Firstly, it isn’t news. You, as a sales professional have done your job. It’s what you are paid to do. (And if you actually doing your job is such an unusual event as to make it newsworthy, you probably really ought to be in a different job.)
Secondly – and more importantly – what if this project you have been making news of, decides to go really badly wrong? It does happen .. even to the most skilled and professional company. Sometimes projects just don’t work out the way they are meant to. So “The Marketeers” have alerted the world to this great big project, and everyone is watching. Then your company makes a mess of it. Congratulations my friend, you have just done your dirty washing in public.
Thirdly – you have just announced to all your existing customers that they don’t matter. Your workshop is full with this new big project. Your workforce is now so over committed, that your existing customers know their work has just gone to the back of the queue – or at least somewhere close. This is really not a good message to be sending to your customers.
This exact scenario happened recently, when one of our competitors lied about the size of the project they had won – let’s call them Company Z.

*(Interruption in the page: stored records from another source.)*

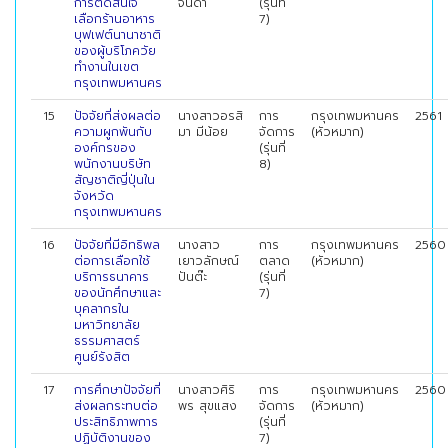
การตัดสินใจ
จินดา
(รุ่นที่
เลือกร้านอาหาร
7)
บุฟเฟต์นานาชาติ
ของผู้บริโภควัย
ทํางานในเขต
กรุงเทพมหานคร
15
ปัจจัยที่ส่งผลต่อ
นางสาวอรสิ
การ
กรุงเทพมหานคร
2561
ความผูกพันกับ
มา มีน้อย
จัดการ
(หัวหมาก)
องค์กรของ
(รุ่นที่
พนักงานบริษัท
8)
สัญชาติญี่ปุ่นใน
จังหวัด
กรุงเทพมหานคร
16
ปัจจัยที่มีอิทธิพล
นางสาว
การ
กรุงเทพมหานคร
2560
ต่อการเลือกใช้
เยาวลักษณ์
ตลาด
(หัวหมาก)
บริการธนาคาร
ปันต๊ะ
(รุ่นที่
ของนักศึกษาและ
7)
บุคลากรใน
มหาวิทยาลัย
ธรรมศาสตร์
ศูนย์รังสิต
17
การศึกษาปัจจัยที่
นางสาวศิริ
การ
กรุงเทพมหานคร
2560
ส่งผลกระทบต่อ
พร สุขแสง
จัดการ
(หัวหมาก)
ประสิทธิภาพการ
(รุ่นที่
ปฏิบัติงานของ
7)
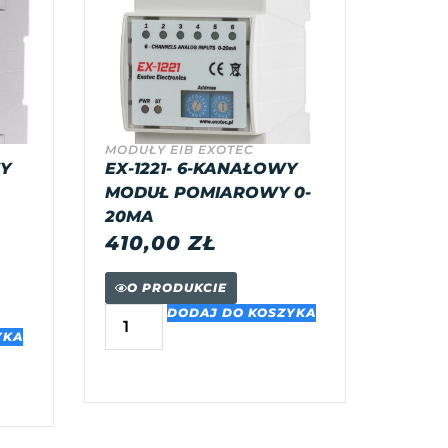
MODUŁY EIB EXOTEC
WY
EX-1221- 6-KANAŁOWY
MODUŁ POMIAROWY 0-
20MA
410,00
ZŁ
O PRODUKCIE
DODAJ DO KOSZYKA
YKA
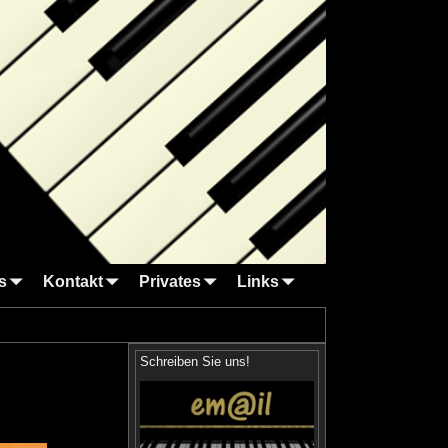
s
Kontakt
Privates
Links
Schreiben Sie uns!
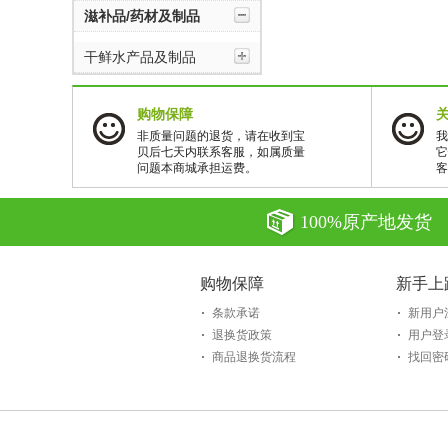
饮料/冲调品/蜂蜜类
滋补品/药材及制品
干鲜水产品及制品
糖果/果冻/果脯类
购物保障
花卉/草木类
非质量问题的退货，请在收到宝
我
贝后七天内联系客服，如属质量
它
问题本商城承担运费。
客
滋补品/药材及制品
100%原产地发货
干鲜水产品及制品
购物保障
新手上
条款承诺
新用户
退换货政策
用户登
商品退换货流程
找回密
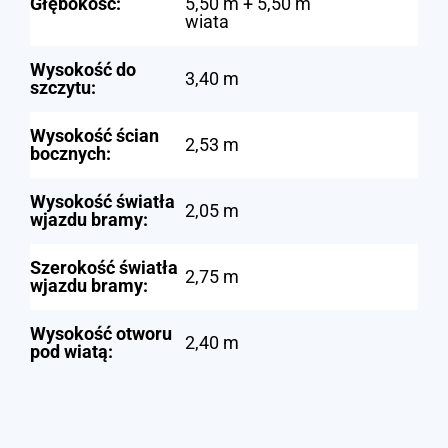
Głębokość:
5,50 m + 5,50 m
wiata
Wysokość do
3,40 m
szczytu:
Wysokość ścian
2,53 m
bocznych:
Wysokość światła
2,05 m
wjazdu bramy:
Szerokość światła
2,75 m
wjazdu bramy:
Wysokość otworu
2,40 m
pod wiatą:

Company Z sent the story to the media with a splashing big headline – something like “Company Z wins $XX million dollar project, biggest in world EVER!”
Is the result of this a nice round of applause for Company Z from all their existing customers? Well .. no. Suddenly my team start receiving calls from several customers of Company Z, asking if we have capacity to take their work on. Obviously, as I know my market, and also know these are long standing customers of Company Z, one of my first questions is “What’s forced the change of heart?” The customer’s reply every time, was that they recognised their work was going to slow, and they needed a viable alternative.
The net result was, not only did we secure more business overall and have a record year, but the project our Company Z competitor was working on went so badly wrong, we ended up securing the lions share of that work as well. As for Company Z, they had nowhere to hide. The whole of their industry knew about this project, and every customer and competitor also knew just how badly it had gone.
So, how do you give marketing what they want, without totally alienating your customers? In short, tell the world about things you have done.
Not what’s in the pipeline.
Not what’s just landed in your lap.
And you definitely don’t exaggerate.
Talk about the successes. Talk about the skillset your company has, which was instrumental is making those successes happen for your customer. Talk about the professionalism of your company, and your ever-expanding ability to serve the customer well. Tell your customers things that can be referenced by them, and how you can give them what they need. Because proven credibility builds more credibility. Proven success breeds more success.
And as for “The Marketeers”? Well .. sometimes it’s better to just say nothing.